Il y aurait eu davantage d’inégalités

Le bouclier tarifaire a également permis de réduire les inégalités. En effet, les ménages les moins favorisés sont les plus touchés par les hausses de prix de l’énergie car ils y consacrent une part plus importante de leurs revenus.

Avec le bouclier, un ménage favorisé (revenu parmi les 10 % des plus élevés) consomme 2,4 fois plus qu’un ménage modeste (revenu parmi les 10 % des plus bas). Sans le bouclier, les inégalités se seraient davantage accrues, un ménage favorisé pouvant consommer jusqu’à 2,5 fois plus qu’un ménage modeste. Sans le bouclier tarifaire, la crise énergétique est plus inflationniste et réduit plus fortement les possibilités de consommation de ceux pour qui le travail est la principale source de revenus, c’est-à-dire les ménages modestes.

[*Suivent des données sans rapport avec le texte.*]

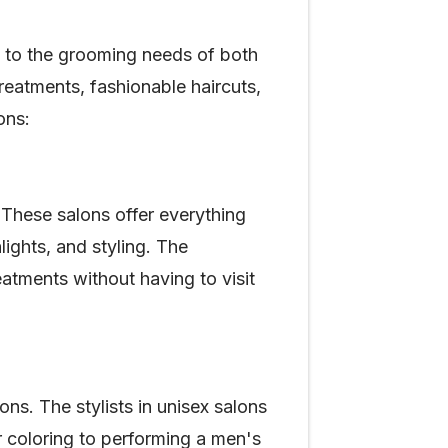
g to the grooming needs of both
eatments, fashionable haircuts,
sons:
These salons offer everything
lights, and styling. The
eatments without having to visit
ns. The stylists in unisex salons
ir coloring to performing a men's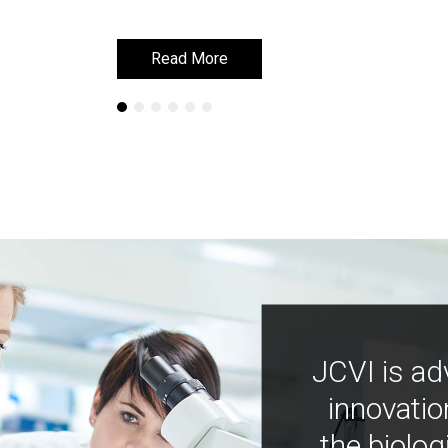
Read More
Read More
JCVI is ad
innovatio
the biolog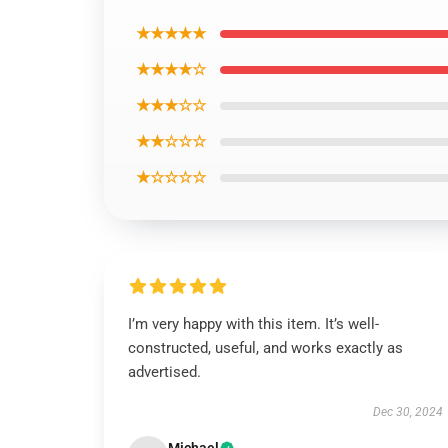
★★★★★
★★★★☆
★★★☆☆
★★☆☆☆
★☆☆☆☆
I’m very happy with this item. It’s well-
constructed, useful, and works exactly as
advertised.
Dec 30, 2024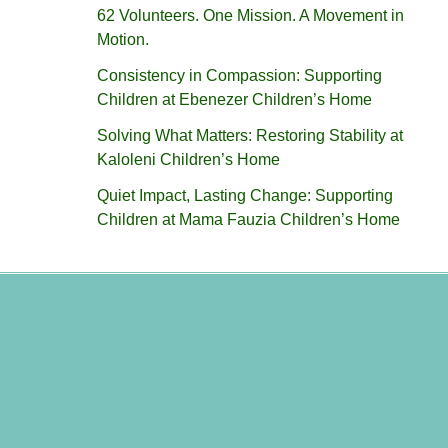
62 Volunteers. One Mission. A Movement in
Motion.‎
Consistency in Compassion: Supporting
Children at Ebenezer Children’s Home
Solving What Matters: Restoring Stability at
Kaloleni Children’s Home
Quiet Impact, Lasting Change: Supporting
Children at Mama Fauzia Children’s Home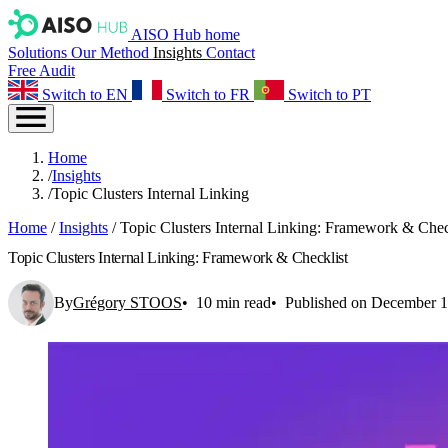
AISO Hub home
Solutions
Our Method
Insights
Contact
Free Audit
Switch to EN
Switch to FR
Switch to PT
Home
/
Insights
/
Topic Clusters Internal Linking
Home
/
Insights
/
Topic Clusters Internal Linking: Framework & Chec
Topic Clusters Internal Linking: Framework & Checklist
By
Grégory STOOS
10 min read
Published on December 1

Le bouclier tarifaire, en sauvant des emplois et en contenant l’inflation, aide donc davantage les ménages fortement dépendants des revenus du travail.

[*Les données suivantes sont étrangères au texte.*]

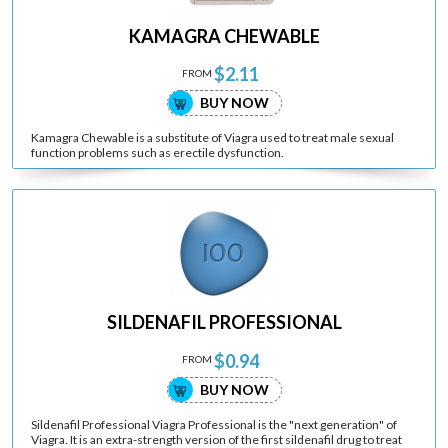
KAMAGRA CHEWABLE
$2.11
FROM
BUY NOW
Kamagra Chewable is a substitute of Viagra used to treat male sexual
function problems such as erectile dysfunction.
SILDENAFIL PROFESSIONAL
$0.94
FROM
BUY NOW
Sildenafil Professional Viagra Professional is the "next generation" of
Viagra. It is an extra-strength version of the first sildenafil drug to treat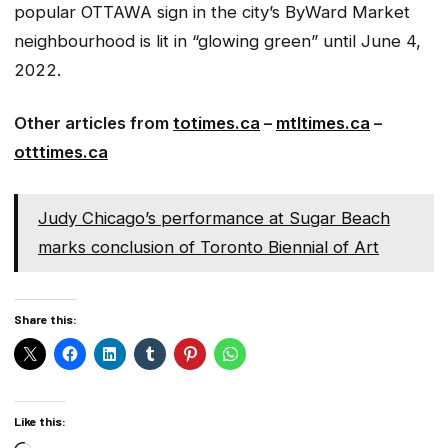
popular OTTAWA sign in the city’s ByWard Market
neighbourhood is lit in “glowing green” until June 4,
2022.
Other articles from
totimes.ca
–
mtltimes.ca
–
otttimes.ca
Judy Chicago’s performance at Sugar Beach
marks conclusion of Toronto Biennial of Art
Share this:
Like this: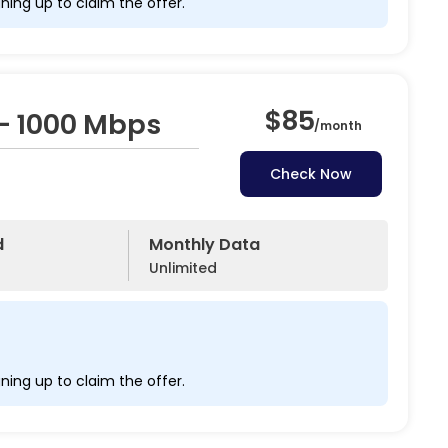
ning up to claim the offer.
$85
– 1000 Mbps
/
month
Check Now
d
Monthly Data
Unlimited
ning up to claim the offer.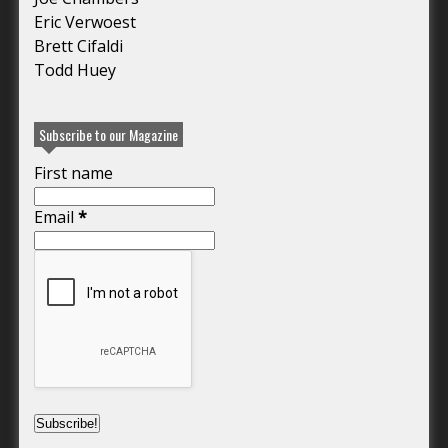
Eric Verwoest
Brett Cifaldi
Todd Huey
Subscribe to our Magazine
First name
Email
*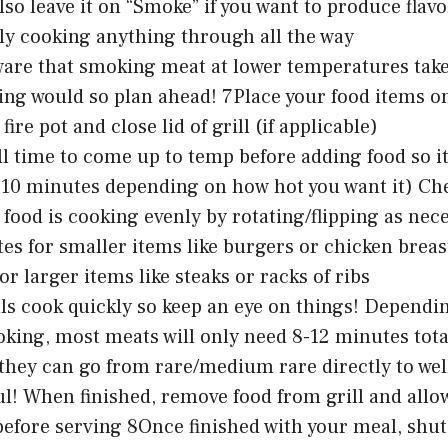
lso leave it on “Smoke” if you want to produce flav
ly cooking anything through all the way
ware that smoking meat at lower temperatures tak
ling would so plan ahead! 7Place your food items o
fire pot and close lid of grill (if applicable)
ll time to come up to temp before adding food so it 
-10 minutes depending on how hot you want it) Che
 food is cooking evenly by rotating/flipping as nec
es for smaller items like burgers or chicken breas
or larger items like steaks or racks of ribs
ills cook quickly so keep an eye on things! Dependi
oking, most meats will only need 8-12 minutes tot
hey can go from rare/medium rare directly to well
ul! When finished, remove food from grill and allow
efore serving 8Once finished with your meal, shut o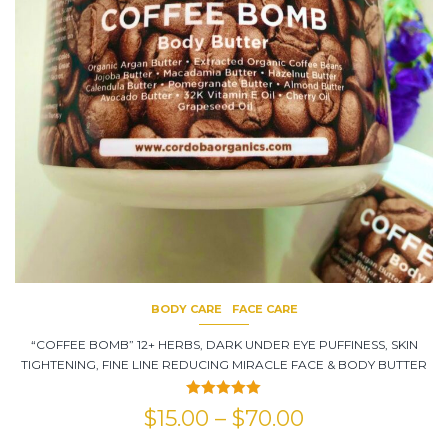
BODY CARE
FACE CARE
“COFFEE BOMB” 12+ HERBS, DARK UNDER EYE PUFFINESS, SKIN
TIGHTENING, FINE LINE REDUCING MIRACLE FACE & BODY BUTTER
Rated
5.00
$
15.00
–
$
70.00
out of 5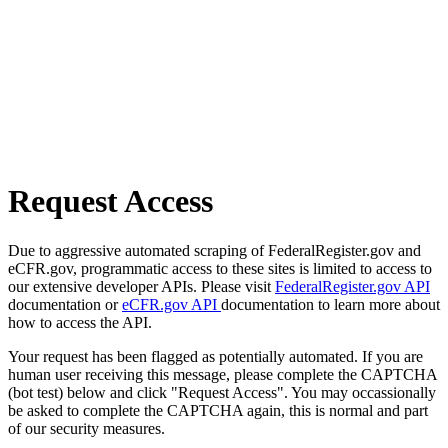
Request Access
Due to aggressive automated scraping of FederalRegister.gov and
eCFR.gov, programmatic access to these sites is limited to access to
our extensive developer APIs. Please visit
FederalRegister.gov API
documentation or
eCFR.gov API
documentation to learn more about
how to access the API.
Your request has been flagged as potentially automated. If you are
human user receiving this message, please complete the CAPTCHA
(bot test) below and click "Request Access". You may occassionally
be asked to complete the CAPTCHA again, this is normal and part
of our security measures.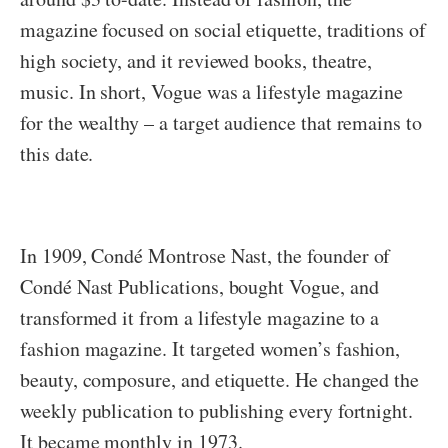
magazine focused on social etiquette, traditions of
high society, and it reviewed books, theatre,
music. In short, Vogue was a lifestyle magazine
for the wealthy – a target audience that remains to
this date.
In 1909,
Condé Montrose Nast, the founder of
Condé Nast Publications, bought Vogue, and
transformed it from a lifestyle magazine to a
fashion magazine. It targeted women’s fashion,
beauty, composure, and etiquette. He changed the
weekly publication to publishing every fortnight.
It became monthly in 1973.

L’indexation des salaires est-elle souhaitable ?

Dans ce contexte inflationniste, certains ont défendu l’idée d’accompagner le bouclier tarifaire par une indexation plus rapide des salaires sur les prix. Nos estimations montrent qu’une telle indexation permet effectivement aux employés de voir leurs salaires réels horaire croître. Cependant, le nombre d’heures travaillées chute ce qui in fine réduit la masse salariale et la croissance. La perte de croissance est ainsi de 0,63 point en 2022 alors que le gain en 2023 est minime, 0,03 point. L’inflation est accrue de 1,1 point en 2022 et 0,2 point en 2023.

Ce contexte inflationniste provoque à moyen terme une hausse plus forte des taux d’intérêt, alourdissant la charge de la dette : le ratio dette sur PIB augmente de 1,6 point par rapport au scénario sans indexation. Enfin, comme l’indexation s’applique à tous salariés, elle ne permet pas de réduire les inégalités, ne faisant que réduire les heures travaillées de tous les employés, et donc le pouvoir d’achat de toute la population.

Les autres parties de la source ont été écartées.